**WHAT YOU SHOULD DO**:
In the records below, find each line that holds "Peoria" and return it.

──────── DATA

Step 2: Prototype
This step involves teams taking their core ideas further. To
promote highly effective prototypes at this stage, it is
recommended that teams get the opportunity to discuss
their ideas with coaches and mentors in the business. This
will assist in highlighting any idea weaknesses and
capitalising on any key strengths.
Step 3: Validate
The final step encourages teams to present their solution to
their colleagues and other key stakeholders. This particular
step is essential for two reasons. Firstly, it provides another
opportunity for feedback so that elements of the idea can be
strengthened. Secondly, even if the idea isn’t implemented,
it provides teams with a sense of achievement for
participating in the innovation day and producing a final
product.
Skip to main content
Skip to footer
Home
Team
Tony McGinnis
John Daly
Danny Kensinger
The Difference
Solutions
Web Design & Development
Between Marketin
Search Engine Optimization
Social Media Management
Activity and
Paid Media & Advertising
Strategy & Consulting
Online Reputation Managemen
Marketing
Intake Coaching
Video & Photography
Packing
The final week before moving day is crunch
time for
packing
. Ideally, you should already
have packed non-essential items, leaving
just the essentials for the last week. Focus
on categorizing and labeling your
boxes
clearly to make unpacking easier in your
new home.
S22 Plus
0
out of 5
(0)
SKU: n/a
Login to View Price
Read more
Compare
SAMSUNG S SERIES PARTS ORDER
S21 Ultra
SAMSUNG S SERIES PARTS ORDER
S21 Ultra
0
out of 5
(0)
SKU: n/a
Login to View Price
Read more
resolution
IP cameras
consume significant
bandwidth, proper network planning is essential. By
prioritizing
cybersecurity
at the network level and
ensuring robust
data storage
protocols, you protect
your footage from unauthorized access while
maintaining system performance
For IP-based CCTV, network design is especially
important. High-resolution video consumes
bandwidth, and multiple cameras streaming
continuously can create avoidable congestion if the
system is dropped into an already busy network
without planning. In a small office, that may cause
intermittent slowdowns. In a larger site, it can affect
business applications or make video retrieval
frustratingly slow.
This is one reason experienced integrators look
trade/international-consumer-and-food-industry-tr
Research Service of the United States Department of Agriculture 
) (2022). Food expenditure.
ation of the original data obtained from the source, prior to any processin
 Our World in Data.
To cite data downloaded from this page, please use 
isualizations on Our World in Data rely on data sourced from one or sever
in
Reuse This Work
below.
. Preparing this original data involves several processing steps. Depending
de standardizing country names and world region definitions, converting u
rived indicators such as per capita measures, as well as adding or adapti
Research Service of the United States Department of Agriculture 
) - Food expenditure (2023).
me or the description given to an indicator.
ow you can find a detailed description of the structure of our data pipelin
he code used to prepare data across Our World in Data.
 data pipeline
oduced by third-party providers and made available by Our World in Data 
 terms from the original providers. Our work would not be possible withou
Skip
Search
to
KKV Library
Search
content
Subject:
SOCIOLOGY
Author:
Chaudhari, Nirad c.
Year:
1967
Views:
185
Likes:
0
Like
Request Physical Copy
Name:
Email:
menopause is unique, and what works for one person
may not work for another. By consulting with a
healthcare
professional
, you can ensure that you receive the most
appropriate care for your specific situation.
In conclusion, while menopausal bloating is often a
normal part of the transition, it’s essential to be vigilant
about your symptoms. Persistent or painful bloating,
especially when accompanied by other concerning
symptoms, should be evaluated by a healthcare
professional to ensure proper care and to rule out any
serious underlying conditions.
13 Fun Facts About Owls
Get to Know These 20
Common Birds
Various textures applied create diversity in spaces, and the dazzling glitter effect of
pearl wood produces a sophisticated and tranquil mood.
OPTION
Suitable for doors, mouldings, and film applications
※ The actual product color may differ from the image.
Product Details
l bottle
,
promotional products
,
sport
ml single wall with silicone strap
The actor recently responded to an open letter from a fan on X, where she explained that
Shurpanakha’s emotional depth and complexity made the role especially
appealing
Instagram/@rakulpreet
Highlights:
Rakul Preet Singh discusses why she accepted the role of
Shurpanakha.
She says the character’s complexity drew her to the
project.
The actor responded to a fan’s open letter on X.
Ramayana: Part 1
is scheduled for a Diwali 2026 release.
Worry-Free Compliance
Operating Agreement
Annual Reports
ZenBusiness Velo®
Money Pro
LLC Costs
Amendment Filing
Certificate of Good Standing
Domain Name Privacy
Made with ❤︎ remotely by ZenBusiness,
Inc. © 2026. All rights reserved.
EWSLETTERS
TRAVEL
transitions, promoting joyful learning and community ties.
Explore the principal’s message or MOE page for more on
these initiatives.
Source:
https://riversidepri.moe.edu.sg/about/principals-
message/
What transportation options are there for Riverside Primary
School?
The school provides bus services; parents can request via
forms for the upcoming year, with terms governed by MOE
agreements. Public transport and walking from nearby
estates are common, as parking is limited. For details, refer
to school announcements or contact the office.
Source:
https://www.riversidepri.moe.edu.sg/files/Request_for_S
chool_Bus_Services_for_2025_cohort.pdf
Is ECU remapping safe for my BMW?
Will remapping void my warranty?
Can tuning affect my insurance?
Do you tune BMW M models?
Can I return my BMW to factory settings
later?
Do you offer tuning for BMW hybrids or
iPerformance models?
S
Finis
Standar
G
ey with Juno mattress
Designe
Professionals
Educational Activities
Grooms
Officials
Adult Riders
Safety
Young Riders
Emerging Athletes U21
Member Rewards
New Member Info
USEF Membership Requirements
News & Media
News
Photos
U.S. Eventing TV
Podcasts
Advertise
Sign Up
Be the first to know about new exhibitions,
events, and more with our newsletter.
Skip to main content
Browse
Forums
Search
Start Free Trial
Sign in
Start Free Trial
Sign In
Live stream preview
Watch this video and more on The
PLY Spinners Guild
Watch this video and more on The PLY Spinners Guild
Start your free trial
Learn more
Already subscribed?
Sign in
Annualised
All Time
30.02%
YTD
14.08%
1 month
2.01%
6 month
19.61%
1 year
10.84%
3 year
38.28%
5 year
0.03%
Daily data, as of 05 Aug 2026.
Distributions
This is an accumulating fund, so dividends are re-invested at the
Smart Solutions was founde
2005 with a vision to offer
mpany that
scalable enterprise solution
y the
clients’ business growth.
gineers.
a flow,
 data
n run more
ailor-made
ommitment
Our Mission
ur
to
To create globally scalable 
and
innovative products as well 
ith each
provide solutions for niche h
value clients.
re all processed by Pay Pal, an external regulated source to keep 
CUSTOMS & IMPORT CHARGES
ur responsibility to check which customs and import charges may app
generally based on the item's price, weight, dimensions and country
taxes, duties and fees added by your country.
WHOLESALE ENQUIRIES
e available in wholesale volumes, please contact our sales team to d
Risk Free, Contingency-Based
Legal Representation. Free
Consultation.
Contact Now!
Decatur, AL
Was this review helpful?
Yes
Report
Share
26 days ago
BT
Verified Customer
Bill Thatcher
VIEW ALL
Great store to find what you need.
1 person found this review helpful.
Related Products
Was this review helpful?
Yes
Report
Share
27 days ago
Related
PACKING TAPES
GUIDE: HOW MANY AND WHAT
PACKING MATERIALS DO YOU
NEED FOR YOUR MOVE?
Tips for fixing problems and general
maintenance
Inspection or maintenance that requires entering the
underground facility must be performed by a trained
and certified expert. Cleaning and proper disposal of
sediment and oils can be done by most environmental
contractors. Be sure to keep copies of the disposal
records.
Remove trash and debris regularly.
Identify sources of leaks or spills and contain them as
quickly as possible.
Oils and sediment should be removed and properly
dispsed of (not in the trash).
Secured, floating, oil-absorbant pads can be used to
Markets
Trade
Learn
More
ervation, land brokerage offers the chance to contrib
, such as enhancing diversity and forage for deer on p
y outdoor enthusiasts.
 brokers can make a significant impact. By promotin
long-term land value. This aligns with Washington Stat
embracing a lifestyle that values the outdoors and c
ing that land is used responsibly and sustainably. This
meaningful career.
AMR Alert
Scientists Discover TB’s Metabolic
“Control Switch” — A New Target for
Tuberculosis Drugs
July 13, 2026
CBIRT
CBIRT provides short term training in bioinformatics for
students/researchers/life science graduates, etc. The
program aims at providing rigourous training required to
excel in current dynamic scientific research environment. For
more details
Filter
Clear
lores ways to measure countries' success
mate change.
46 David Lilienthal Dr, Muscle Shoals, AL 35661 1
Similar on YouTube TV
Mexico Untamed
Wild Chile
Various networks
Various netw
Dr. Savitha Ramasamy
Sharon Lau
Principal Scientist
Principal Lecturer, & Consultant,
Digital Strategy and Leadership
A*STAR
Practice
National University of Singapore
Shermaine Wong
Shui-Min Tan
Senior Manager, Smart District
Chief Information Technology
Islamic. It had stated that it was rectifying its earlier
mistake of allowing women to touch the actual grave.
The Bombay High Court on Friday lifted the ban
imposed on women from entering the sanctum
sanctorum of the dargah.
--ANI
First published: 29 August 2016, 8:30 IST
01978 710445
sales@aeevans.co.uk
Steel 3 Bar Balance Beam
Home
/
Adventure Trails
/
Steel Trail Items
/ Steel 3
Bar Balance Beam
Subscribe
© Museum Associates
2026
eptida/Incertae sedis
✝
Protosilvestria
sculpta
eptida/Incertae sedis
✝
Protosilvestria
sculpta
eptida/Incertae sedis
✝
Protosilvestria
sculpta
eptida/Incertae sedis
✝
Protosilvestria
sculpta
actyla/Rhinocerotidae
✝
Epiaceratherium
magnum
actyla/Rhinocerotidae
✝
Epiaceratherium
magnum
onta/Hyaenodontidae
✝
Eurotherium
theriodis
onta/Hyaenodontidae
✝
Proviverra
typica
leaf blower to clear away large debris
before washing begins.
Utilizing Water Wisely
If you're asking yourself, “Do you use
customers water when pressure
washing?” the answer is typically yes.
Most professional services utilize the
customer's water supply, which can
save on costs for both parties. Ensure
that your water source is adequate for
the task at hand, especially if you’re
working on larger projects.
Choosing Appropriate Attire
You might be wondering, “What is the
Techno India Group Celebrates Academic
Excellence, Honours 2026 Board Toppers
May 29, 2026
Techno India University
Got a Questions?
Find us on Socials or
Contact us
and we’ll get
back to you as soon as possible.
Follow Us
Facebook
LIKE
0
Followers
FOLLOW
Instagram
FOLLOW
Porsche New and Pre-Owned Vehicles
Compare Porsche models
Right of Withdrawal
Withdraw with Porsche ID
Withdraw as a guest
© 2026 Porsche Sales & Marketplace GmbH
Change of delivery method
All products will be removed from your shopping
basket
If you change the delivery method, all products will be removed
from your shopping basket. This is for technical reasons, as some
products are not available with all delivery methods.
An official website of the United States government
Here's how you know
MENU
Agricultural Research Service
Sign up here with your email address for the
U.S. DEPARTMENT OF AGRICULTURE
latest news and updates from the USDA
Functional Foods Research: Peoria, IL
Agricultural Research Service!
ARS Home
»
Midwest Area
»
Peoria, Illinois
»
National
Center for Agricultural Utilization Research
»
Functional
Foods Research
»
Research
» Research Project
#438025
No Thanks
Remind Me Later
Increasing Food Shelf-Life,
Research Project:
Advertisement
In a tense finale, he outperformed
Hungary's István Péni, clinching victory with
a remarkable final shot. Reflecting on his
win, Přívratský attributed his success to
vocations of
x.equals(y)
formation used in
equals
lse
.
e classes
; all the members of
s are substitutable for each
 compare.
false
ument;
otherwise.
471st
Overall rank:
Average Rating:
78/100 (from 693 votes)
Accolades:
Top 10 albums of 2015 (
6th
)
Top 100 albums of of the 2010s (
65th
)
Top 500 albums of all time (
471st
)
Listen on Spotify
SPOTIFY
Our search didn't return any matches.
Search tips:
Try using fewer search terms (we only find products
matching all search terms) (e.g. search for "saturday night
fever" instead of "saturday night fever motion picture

────────────────

**SOLUTION TO THIS EXERCISE**:
Functional Foods Research: Peoria, IL
Peoria, Illinois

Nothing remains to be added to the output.